Гиви и Шендерович

22
18
20
22
24
26
28
30

На сносях ее выгнала тогда в пустыню. Сказала, не может видеть, как торжествующе выпирает ее живот. А как ему еще выпирать — у худых женщин всегда так. Сарра носила — ну, разве, еще чуть поправилась.

Молчит. Меряет подозрительным взглядом исподлобья.

Чует. Не знает, нет, иначе бы выла сейчас на всю округу. Просто — чует. Знала бы, должно, убила бы, руками разорвала горло. Даром, что набожная. Меня для нее нет — только он.

— Иди в дом, госпожа, — сухо сказал он. И, уже служанке, — уведи ее.

— Погоди, — она начала дышать быстро и тяжело, как всегда, когда волновалась, — там, наверху холодно. Ты его простудишь. Пусть оденет верхнее платье, шерстяное. И сандалии. Там колючки…

Исаак закончил умываться, натянул чистую полотняную рубаху, протянутую слугой.

— Золотко мое, — торопливо обернулась к нему Сарра, увлекаемая служанкой обратно, в шатер, — слушайся папу. И не сбей ноги. И не бегай — упаришься. И тяжести не таскай — на то есть слуги. И…

— Хорошо, мама, — тихонько ответил за все сразу Исаак.

Черные, как маслины, глаза прикрыты длинными пушистыми ресницами. Не Саррины — у той глаза длинные, с тяжелыми веками. Глаза его, Авраамовой, матери. У Измаила были такие же. Древняя, сильная кровь.

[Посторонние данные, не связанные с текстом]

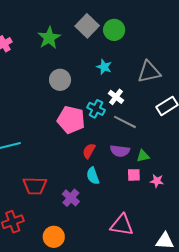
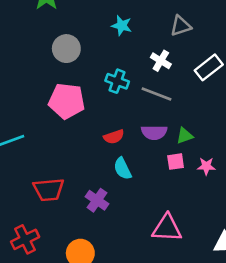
gray triangle: (149, 72) -> (181, 26), size x0.7
white cross: (116, 97) -> (161, 61), moved
pink pentagon: (71, 120) -> (67, 101), moved
red semicircle: (89, 151) -> (114, 137), turned -133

Тогда он отправил за ней, за Агарью, доверенного человека. Сказал, ему было видение. Солгал перед Господом. Молил на коленях, несколько ночей. Господь молчал. И потом молчал. Всегда. До сей поры.

Нет, был еще раз, когда заговорил Он с Авраамом. Тогда. Разве не понял Авраам, кто перед ним? Пал на лицо свое, зарезал лучшего тельца — сам, для дорогих гостей. Поднес вино. Эти, трое, сидели, улыбались. Сарра стояла у входа в шатер, сложив руки на животе. С напряженным лицом, закусив губу — словно поймала воробья и теперь пыталась удержать его в горсти. Один из гостей сказал «не хлопочи так, не тревожься». Зачем им еда, вино? Свет шел сквозь них и плясал на парчовой скатерти. Глазам больно. Сарра упала на колени, не плакала, что-то шептала. Тот, первый, не глядя на нее, сказал, что будет сын. Сарра засмеялась сквозь сухие слезы — поверила сразу. До того все ходила, поджав губы. Не глядя на Агарь. На Измаила. А тут — засмеялась. Он вновь упал на колени, и потому что — сын, и потому, что — прощен. Поднялись — не идут, плывут, — он, склонившись, пошел за ними, Сарра так и осталась стоять у полога, прижав ладонь к губам. Миновали шатры, стада — он сам не заметил, как. Поднялись на холм. Шедом лежал вдали, крыши сверкали под солнцем.

Богатый город.

Он и сам не шел — летел, слышал, как поют невдалеке сотни верблюжьих колокольчиков.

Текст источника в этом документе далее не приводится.